Dissertation Title and Summary

Representations of Black Girlhood in (African) Diasporic Literature

My dissertation examines articulations of black girlhood in the fiction of black women writers. Since the portrayal of black girlhood has a long history in the tradition of African American literature, this study contextualizes that portrayal in contemporary texts among those from earlier moments in the tradition beginning with Harriet Wilson’sOur Nig and concludes with Yaa Gyasi’sHomegoing. My focus, however, is more specifically on fiction written by black women since 1972. As one of the texts most overtly committed to exploring the realities of black girlhood, Toni Cade Bambara’s short story collection Gorilla, My Love presents us with varied young girl narrators who challenge prevailing assumptions about childhood, femininity, and the transition from girlhood to womanhood. Bambara’s girls, named and unnamed, provide models for understanding the subversive nature of black girlhood and also for understanding how black girls question, but ultimately sustain, certain ideas about black females.

Like all generative scholarship, this study seeks to understand the central features and dynamics of the tradition it interrogates. Accordingly, it places “text against text, story against story, and trope against trope, gradually reconstructing the contours of a dynamic field of expression designed to navigate” the currents of fictionalized black girlhood (Ernest 246).

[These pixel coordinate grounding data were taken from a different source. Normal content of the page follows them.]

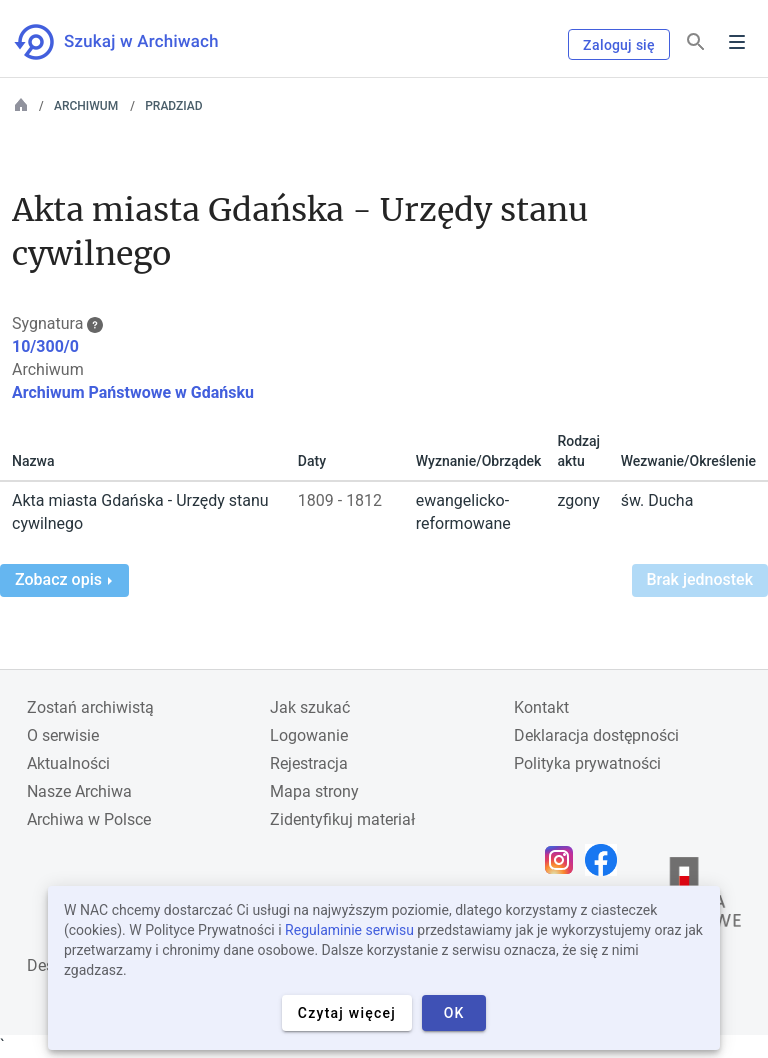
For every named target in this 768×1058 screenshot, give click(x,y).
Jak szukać (310, 707)
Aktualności (68, 763)
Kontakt (541, 707)
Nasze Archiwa (79, 791)
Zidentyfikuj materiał (342, 819)
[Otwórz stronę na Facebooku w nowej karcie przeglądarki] (606, 860)
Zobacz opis (63, 579)
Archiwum (86, 106)
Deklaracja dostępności (596, 735)
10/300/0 (45, 346)
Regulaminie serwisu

Like African American literature, which has continually encompassed a significant range of concerns, my study of black girlhood as portrayed in contemporary fiction by black women writers, explores concerns ranging from the literary to the historical to the cultural and philosophical, to identify what the study of black girlhood teaches us about how black girls recognize and resist oppression, and how their bodies function as sites of power.


Amirah Heath is a doctoral candidate in English at Howard University. Her research interests include black women’s studies, African-American literature, archival research, and rhetoric and composition. Prior to Howard University, Amirah earned a Master’s degree from The Pennsylvania State University (Penn State), where she studied the social implications of marketing the Lingerie Football League as a legitimate athletic franchise for professional women athletes.